Records to use
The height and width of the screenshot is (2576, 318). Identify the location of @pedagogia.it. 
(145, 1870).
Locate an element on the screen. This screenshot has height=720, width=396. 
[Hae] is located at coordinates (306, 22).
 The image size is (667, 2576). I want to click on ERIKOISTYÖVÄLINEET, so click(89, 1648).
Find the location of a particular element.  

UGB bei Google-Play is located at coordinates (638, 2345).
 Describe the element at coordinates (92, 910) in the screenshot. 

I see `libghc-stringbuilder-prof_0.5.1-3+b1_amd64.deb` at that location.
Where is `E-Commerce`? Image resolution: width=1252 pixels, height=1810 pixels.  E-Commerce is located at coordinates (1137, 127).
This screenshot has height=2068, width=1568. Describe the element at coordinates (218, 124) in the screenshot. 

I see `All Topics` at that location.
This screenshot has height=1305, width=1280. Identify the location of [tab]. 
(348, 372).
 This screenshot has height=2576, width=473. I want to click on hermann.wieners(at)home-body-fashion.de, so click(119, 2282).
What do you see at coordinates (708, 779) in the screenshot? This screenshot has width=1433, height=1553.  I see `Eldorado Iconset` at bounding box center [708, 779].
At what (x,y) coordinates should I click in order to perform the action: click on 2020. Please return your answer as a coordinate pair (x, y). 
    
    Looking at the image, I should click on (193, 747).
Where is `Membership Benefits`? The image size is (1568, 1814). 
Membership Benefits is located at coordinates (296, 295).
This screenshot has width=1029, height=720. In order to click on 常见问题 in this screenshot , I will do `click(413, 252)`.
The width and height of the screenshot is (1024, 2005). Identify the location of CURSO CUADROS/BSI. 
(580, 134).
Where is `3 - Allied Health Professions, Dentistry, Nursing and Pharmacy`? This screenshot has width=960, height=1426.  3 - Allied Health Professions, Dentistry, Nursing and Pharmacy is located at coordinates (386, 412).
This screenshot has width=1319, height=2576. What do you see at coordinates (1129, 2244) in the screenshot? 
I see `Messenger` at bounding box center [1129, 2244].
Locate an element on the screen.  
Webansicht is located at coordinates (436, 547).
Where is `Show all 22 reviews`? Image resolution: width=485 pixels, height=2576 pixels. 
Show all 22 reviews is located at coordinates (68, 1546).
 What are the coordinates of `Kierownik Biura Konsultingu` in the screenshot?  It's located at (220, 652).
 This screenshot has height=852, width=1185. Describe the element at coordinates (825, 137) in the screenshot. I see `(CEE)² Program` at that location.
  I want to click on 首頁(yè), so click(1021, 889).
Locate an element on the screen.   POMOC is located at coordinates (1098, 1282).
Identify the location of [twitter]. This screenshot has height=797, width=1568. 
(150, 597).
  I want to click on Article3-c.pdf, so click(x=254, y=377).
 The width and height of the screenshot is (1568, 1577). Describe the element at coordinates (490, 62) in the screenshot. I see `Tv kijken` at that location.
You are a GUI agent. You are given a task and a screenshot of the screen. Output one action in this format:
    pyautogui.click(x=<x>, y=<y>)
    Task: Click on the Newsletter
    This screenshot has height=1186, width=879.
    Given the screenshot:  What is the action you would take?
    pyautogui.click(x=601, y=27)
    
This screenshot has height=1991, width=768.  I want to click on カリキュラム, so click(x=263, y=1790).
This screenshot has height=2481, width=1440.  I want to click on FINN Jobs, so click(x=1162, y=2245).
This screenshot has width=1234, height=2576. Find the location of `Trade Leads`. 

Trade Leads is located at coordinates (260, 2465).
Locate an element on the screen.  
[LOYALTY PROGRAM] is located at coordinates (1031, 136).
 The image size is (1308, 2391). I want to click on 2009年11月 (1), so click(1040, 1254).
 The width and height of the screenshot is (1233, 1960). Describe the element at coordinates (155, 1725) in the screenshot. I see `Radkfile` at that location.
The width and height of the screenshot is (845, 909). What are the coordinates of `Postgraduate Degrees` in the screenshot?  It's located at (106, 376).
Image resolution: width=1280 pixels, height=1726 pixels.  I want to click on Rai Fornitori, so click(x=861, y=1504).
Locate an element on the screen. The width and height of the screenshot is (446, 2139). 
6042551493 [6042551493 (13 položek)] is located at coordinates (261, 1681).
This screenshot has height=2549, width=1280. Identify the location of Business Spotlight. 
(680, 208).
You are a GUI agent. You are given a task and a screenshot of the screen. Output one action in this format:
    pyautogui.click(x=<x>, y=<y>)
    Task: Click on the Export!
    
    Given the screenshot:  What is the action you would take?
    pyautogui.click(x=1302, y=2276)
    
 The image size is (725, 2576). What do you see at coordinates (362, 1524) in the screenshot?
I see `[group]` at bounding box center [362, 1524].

Task instructions
Among the entries above, copy exactly only the lines starting with the one containing "This screenshot has height=1991, width=768." and going through the one containing "This screenshot has height=2481, width=1440.", both ends included.

Output for this task
This screenshot has height=1991, width=768.  I want to click on カリキュラム, so click(x=263, y=1790).
This screenshot has height=2481, width=1440.  I want to click on FINN Jobs, so click(x=1162, y=2245).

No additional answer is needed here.